How Long Can You Leave Your Dog in the Car?

As a proud pawrent, you might love to bring your dog everywhere you go. Thankfully, more stores, outdoor restaurants, and other locations are making it easy for your pup to tag along. However, most places still prohibit animals. If you've got your dog along for the ride, and you need to make a stop, should you leave them in the car? And if you do, how long can your dog be left? These are questions every dog parent has to answer at one time or another.

Anything can happen while you are gone. The biggest problem with leaving your pup in the car is the temperature outside and inside the car.
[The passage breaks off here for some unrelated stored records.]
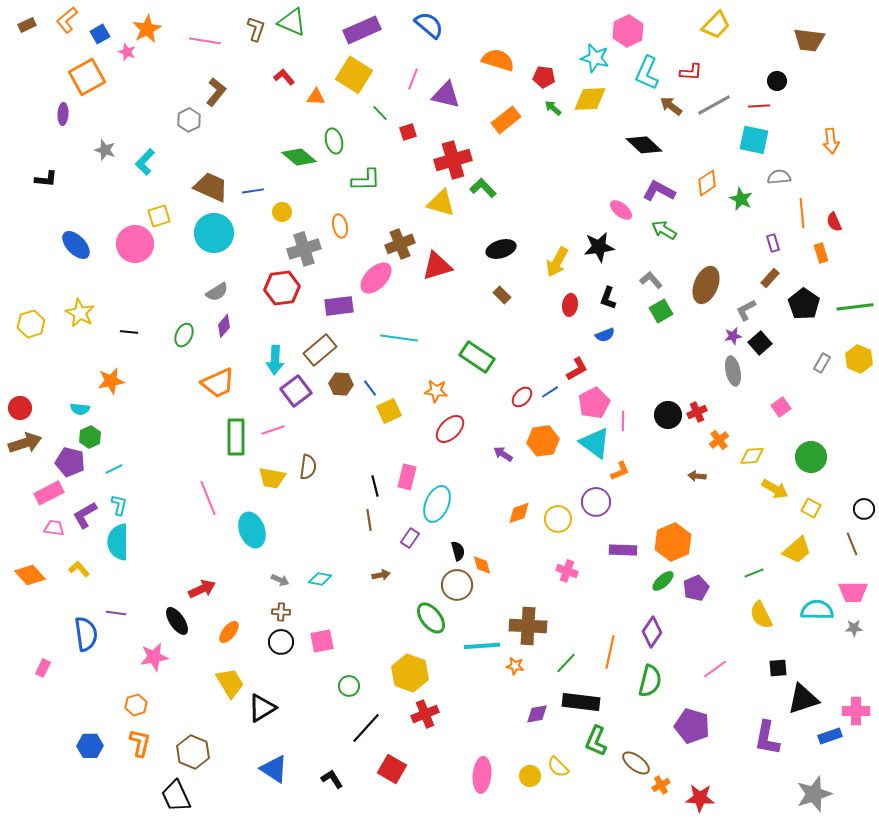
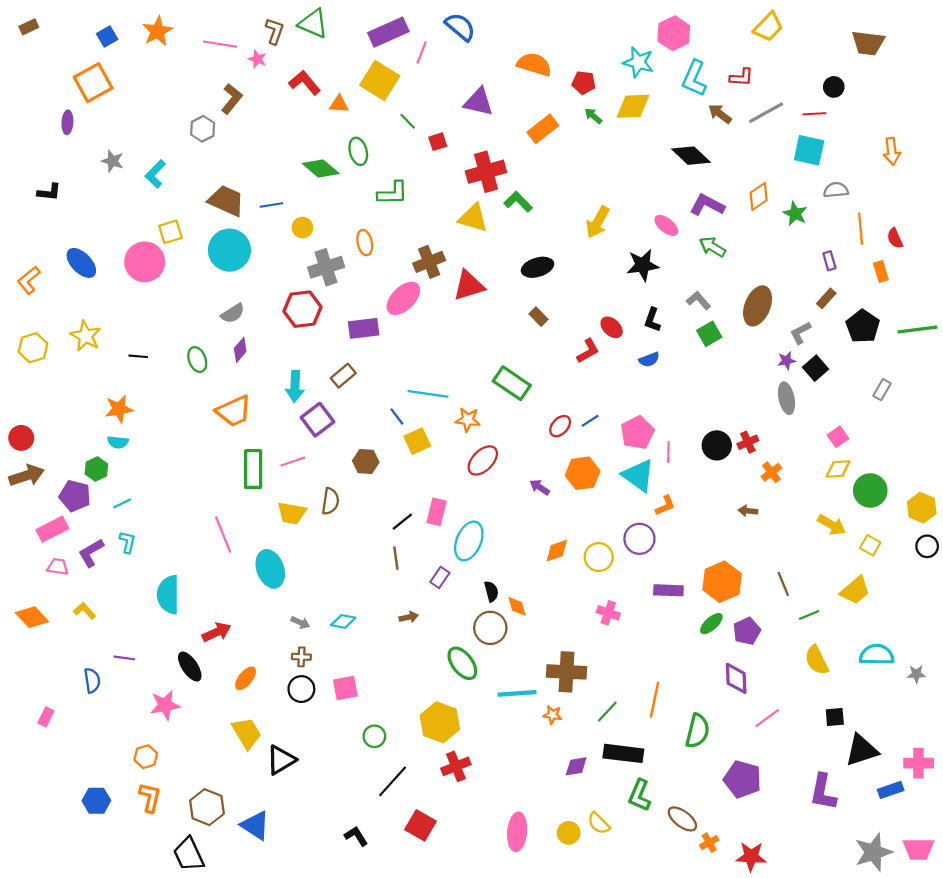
orange L-shape: (67, 20) -> (29, 280), moved
pink star: (127, 52) -> (257, 59), moved
red L-shape: (284, 77) -> (305, 83), size x1.4
pink line: (413, 79) -> (422, 53), moved
yellow arrow: (557, 262) -> (598, 222), moved
red ellipse: (570, 305) -> (612, 327), turned -55
green ellipse: (184, 335) -> (197, 360), turned -45
cyan line: (399, 338) -> (428, 394), moved
brown rectangle: (320, 350) -> (343, 376), size x0.7
yellow hexagon: (859, 359) -> (922, 508), moved
red L-shape: (577, 369) -> (588, 351), moved
brown hexagon: (341, 384) -> (366, 462), moved
cyan semicircle: (80, 409) -> (118, 442), moved
yellow diamond: (752, 456) -> (838, 469), moved
black line: (375, 486) -> (402, 522), turned 65
cyan semicircle: (118, 542) -> (168, 595), moved
brown line: (852, 544) -> (783, 584), moved
pink trapezoid: (853, 592) -> (919, 849), moved
purple diamond: (652, 632) -> (736, 678), moved, turned -36
blue semicircle: (86, 634) -> (92, 680), size x0.7
blue triangle: (274, 769) -> (255, 825), moved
Both hot and cold weather can severely impact your dog's health and lead to serious health problems. Even if you don't think it's that hot or cold, a closed car can amplify temperatures, leading to a heat stroke or hypothermia.
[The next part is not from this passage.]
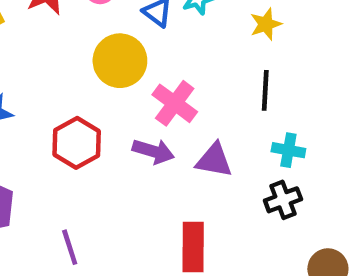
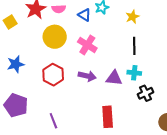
yellow circle: (120, 61) -> (55, 37), moved
pink cross: (175, 103) -> (87, 45), moved
cyan cross: (288, 150) -> (134, 73), moved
So, before you decide to leave your dog in the car, here are some things you should consider.

leaving dog unattended in car

Is It Legal to Leave Your Dog In the Car?

We are a nation of pet lovers, and our laws are beginning to reflect public sentiment. That's why over half of the states in our country have made it illegal to leave dogs, cats, and other pets unattended in parked or stationary cars. Many of these laws make it clear that leaving pets alone in a vehicle during extreme temperatures is prohibited because it can lead to serious injury or even death of the pet.  A person could be charged with animal cruelty for violating these laws. In addition, many states have laws that allow compassionate citizens to rescue a dog in need by whatever means.  

These citizens are given protection against civil liability, meaning they can't be sued for damage done to a car in their attempt to rescue a pet. Even if your state doesn't have any laws on the books regarding leaving pets alone in cars, many city governments and municipalities are enacting their ordinances. It’s important to be aware of all local laws in your hometown or the cities where you're traveling with your dog.

Is It Ever Okay to Leave Your Dog in the Car?

The main things you need to consider before leaving your pup alone in the car are the outside temperature and how long you plan to be gone. Even if you leave a crack open in the window, a vehicle left in extreme temperatures can become scorching hot or cold in a short amount of time:

  • At 70°F, your car can heat up to 89°F in 10 minutes and 104°F in 30 minutes.
  • At 80°F, your car can heat up to 99°F in 10 minutes and 114°F in 30 minutes.
  • At 95°F, your car can heat up to 114°F in 10 minutes and 129°F in 30 minutes.

The hotter it is inside a car, the harder it becomes for your dog to breathe. With no proper air circulation and only hot air to breathe, your dog can’t keep cool, making heatstroke nearly inevitable.

Even if your dog loves to play outside on a cold day, they are more susceptible to chilly weather in a stationary car. At 50 degrees Fahrenheit, they are at risk for hypothermia.

Tips for If You Must Leave Your Dog Unattended in a Car

If you find yourself alone on the road with your dog and you must leave them unattended, here are some tips to keep in mind:

  • If the temperature is too hot or cold, do not leave them unattended.
  • The age of your pup and their health can make them more susceptible to extreme temperatures.
  • Park in a shady spot.
  • Use a screen to block as much sun as possible from coming into the car.
  • Bring an extra key so you can leave the AC running while still locking your car up.
  • Leave a bowl of water to help your dog keep cool.
  • Return in 10 minutes or less if possible, keep an eye on your pet from the store.

    don't leave dog in car

    If You See a Dog Left Unattended in Extreme Temperatures

    If it's extremely hot or cold outside and you see a dog left alone in a car, you should take action. Peek in to check on the well-being of the dog first. If they seem okay, call animal control. You can also call 911 if you feel that the dog is in imminent danger. Although some states allow civilians to break into cars if a pet's life is at risk, this should only be done in extreme circumstances.